== Material supplied ==
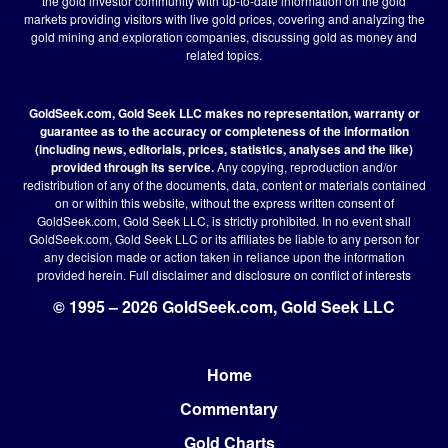
the gold investor community with up-to-date information on the gold
markets providing visitors with live gold prices, covering and analyzing the
gold mining and exploration companies, discussing gold as money and
related topics.
GoldSeek.com, Gold Seek LLC makes no representation, warranty or
guarantee as to the accuracy or completeness of the information
(including news, editorials, prices, statistics, analyses and the like)
provided through its service.
Any copying, reproduction and/or
redistribution of any of the documents, data, content or materials contained
on or within this website, without the express written consent of
GoldSeek.com, Gold Seek LLC, is strictly prohibited. In no event shall
GoldSeek.com, Gold Seek LLC or its affiliates be liable to any person for
any decision made or action taken in reliance upon the information
provided herein.
Full disclaimer
and disclosure on conflict of interests
© 1995 – 2026 GoldSeek.com, Gold Seek LLC
Home
Footer
Commentary
Gold Charts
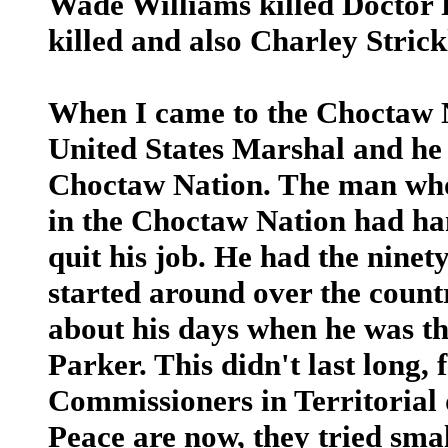
Wade Williams killed Doctor 
killed and also Charley Strick
When I came to the Choctaw 
United States Marshal and he 
Choctaw Nation. The man who
in the Choctaw Nation had ha
quit his job. He had the nine
started around over the count
about his days when he was th
Parker. This didn't last long,
Commissioners in Territorial d
Peace are now, they tried smal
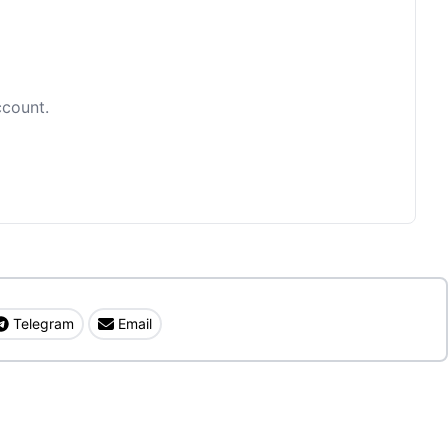
ccount.
Telegram
Email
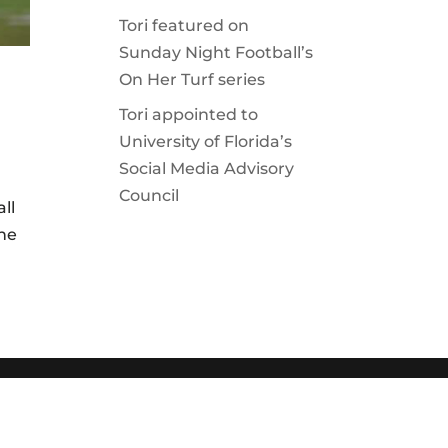
Tori featured on
Sunday Night Football’s
On Her Turf series
Tori appointed to
University of Florida’s
Social Media Advisory
Council
all
the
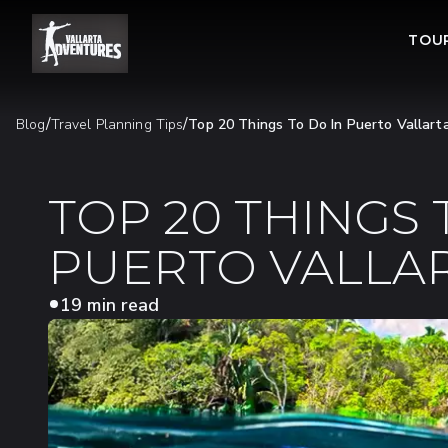
TOU
/
/
Blog
Travel Planning Tips
Top 20 Things To Do In Puerto Vallart
TOP 20 THINGS 
PUERTO VALLAR
19 min read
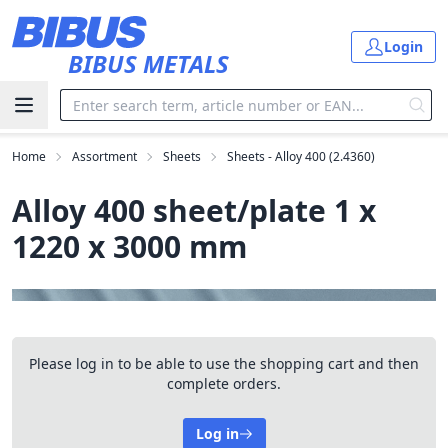
Skip to main content
Login
BIBUS METALS
Home
Assortment
Sheets
Sheets - Alloy 400 (2.4360)
Alloy 400 sheet/plate 1 x
1220 x 3000 mm
Please log in to be able to use the shopping cart and then
complete orders.
Log in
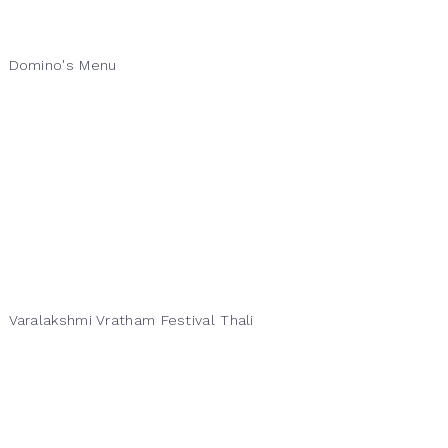
Domino's Menu
Varalakshmi Vratham Festival Thali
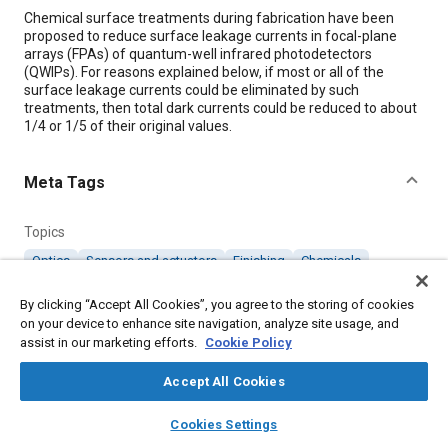
Content
Chemical surface treatments during fabrication have been
proposed to reduce surface leakage currents in focal-plane
arrays (FPAs) of quantum-well infrared photodetectors
(QWIPs). For reasons explained below, if most or all of the
surface leakage currents could be eliminated by such
treatments, then total dark currents could be reduced to about
1/4 or 1/5 of their original values.
Meta Tags
Topics
Optics
Sensors and actuators
Finishing
Chemicals
Coatings, colorants, and finishes
By clicking “Accept All Cookies”, you agree to the storing of cookies
on your device to enhance site navigation, analyze site usage, and
assist in our marketing efforts.
Details
Cookie Policy
Accept All Cookies
Citation
layers
library_books
auto_awesome
home
search
campaign
help
"Reducing Surface Leakage Currents in FPAs of QWIPs,"
Cookies Settings
Mobility Engineering, January 1, 1998.
Browse
My Library
SAE AI Chat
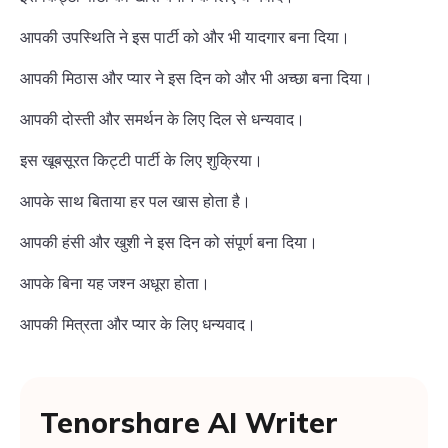
आपकी उपस्थिति ने इस पार्टी को और भी यादगार बना दिया।
आपकी मिठास और प्यार ने इस दिन को और भी अच्छा बना दिया।
आपकी दोस्ती और समर्थन के लिए दिल से धन्यवाद।
इस खूबसूरत किट्टी पार्टी के लिए शुक्रिया।
आपके साथ बिताया हर पल खास होता है।
आपकी हंसी और खुशी ने इस दिन को संपूर्ण बना दिया।
आपके बिना यह जश्न अधूरा होता।
आपकी मित्रता और प्यार के लिए धन्यवाद।
Tenorshare AI Writer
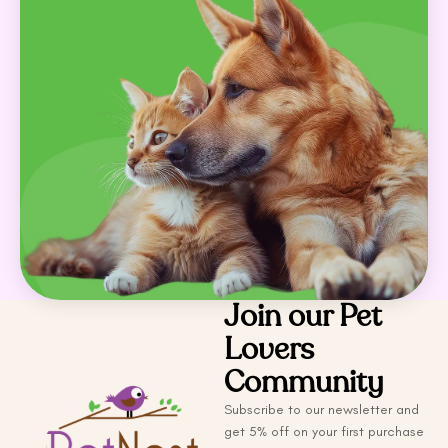
Join our Pet
Lovers
Community
Subscribe to our newsletter and
get 5% off on your first purchase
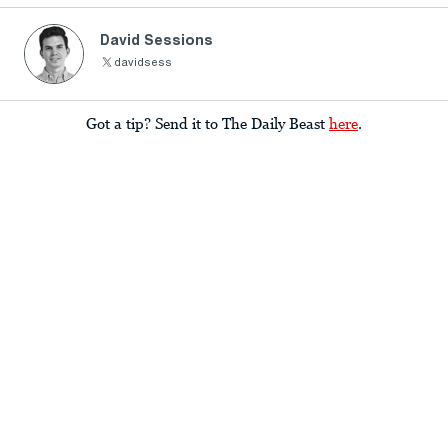
David Sessions
davidsess
Got a tip? Send it to The Daily Beast
here
.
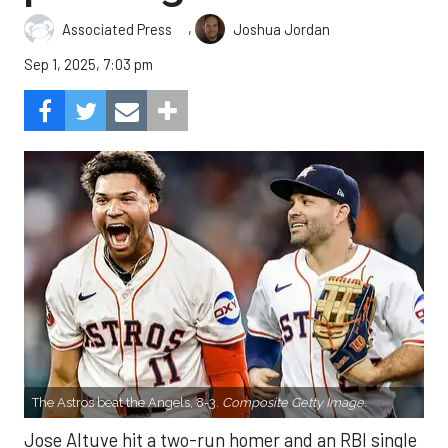
,
Associated Press
Joshua Jordan
Sep 1, 2025, 7:03 pm
The Astros beat the Angels, 8-3.
Composite Getty Image.
Jose Altuve hit a two-run homer and an RBI single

== Task brief ==
Everything in the entries above, apart from the images, should be printed exactly.

== Response ==
the gold investor community with up-to-date information on the gold
markets providing visitors with live gold prices, covering and analyzing the
gold mining and exploration companies, discussing gold as money and
related topics.
GoldSeek.com, Gold Seek LLC makes no representation, warranty or
guarantee as to the accuracy or completeness of the information
(including news, editorials, prices, statistics, analyses and the like)
provided through its service.
Any copying, reproduction and/or
redistribution of any of the documents, data, content or materials contained
on or within this website, without the express written consent of
GoldSeek.com, Gold Seek LLC, is strictly prohibited. In no event shall
GoldSeek.com, Gold Seek LLC or its affiliates be liable to any person for
any decision made or action taken in reliance upon the information
provided herein.
Full disclaimer
and disclosure on conflict of interests
© 1995 – 2026 GoldSeek.com, Gold Seek LLC
Home
Footer
Commentary
Gold Charts
Wade Williams killed Doctor 
killed and also Charley Strick
When I came to the Choctaw 
United States Marshal and he 
Choctaw Nation. The man who
in the Choctaw Nation had ha
quit his job. He had the nine
started around over the count
about his days when he was th
Parker. This didn't last long,
Commissioners in Territorial d
Peace are now, they tried smal
ccount.
Telegram
Email
Tori featured on
Sunday Night Football’s
On Her Turf series
Tori appointed to
University of Florida’s
Social Media Advisory
Council
all
the
TOU
/
/
Blog
Travel Planning Tips
Top 20 Things To Do In Puerto Vallart
TOP 20 THINGS 
PUERTO VALLAR
19 min read
Skip to main content
Login
BIBUS METALS
Home
Assortment
Sheets
Sheets - Alloy 400 (2.4360)
Alloy 400 sheet/plate 1 x
1220 x 3000 mm
Please log in to be able to use the shopping cart and then
complete orders.
Log in
Domino's Menu
Varalakshmi Vratham Festival Thali
Content
Chemical surface treatments during fabrication have been
proposed to reduce surface leakage currents in focal-plane
arrays (FPAs) of quantum-well infrared photodetectors
(QWIPs). For reasons explained below, if most or all of the
surface leakage currents could be eliminated by such
treatments, then total dark currents could be reduced to about
1/4 or 1/5 of their original values.
Meta Tags
Topics
Optics
Sensors and actuators
Finishing
Chemicals
Coatings, colorants, and finishes
By clicking “Accept All Cookies”, you agree to the storing of cookies
on your device to enhance site navigation, analyze site usage, and
assist in our marketing efforts.
Details
Cookie Policy
Accept All Cookies
Citation
layers
library_books
auto_awesome
home
search
campaign
help
"Reducing Surface Leakage Currents in FPAs of QWIPs,"
Cookies Settings
Mobility Engineering, January 1, 1998.
Browse
My Library
SAE AI Chat
आपकी उपस्थिति ने इस पार्टी को और भी यादगार बना दिया।
आपकी मिठास और प्यार ने इस दिन को और भी अच्छा बना दिया।
आपकी दोस्ती और समर्थन के लिए दिल से धन्यवाद।
इस खूबसूरत किट्टी पार्टी के लिए शुक्रिया।
आपके साथ बिताया हर पल खास होता है।
आपकी हंसी और खुशी ने इस दिन को संपूर्ण बना दिया।
आपके बिना यह जश्न अधूरा होता।
आपकी मित्रता और प्यार के लिए धन्यवाद।
Tenorshare AI Writer
Join our Pet
Lovers
Community
Subscribe to our newsletter and
get 5% off on your first purchase
David Sessions
davidsess
Got a tip? Send it to The Daily Beast
here
.
,
Associated Press
Joshua Jordan
Sep 1, 2025, 7:03 pm
The Astros beat the Angels, 8-3.
Composite Getty Image.
Jose Altuve hit a two-run homer and an RBI single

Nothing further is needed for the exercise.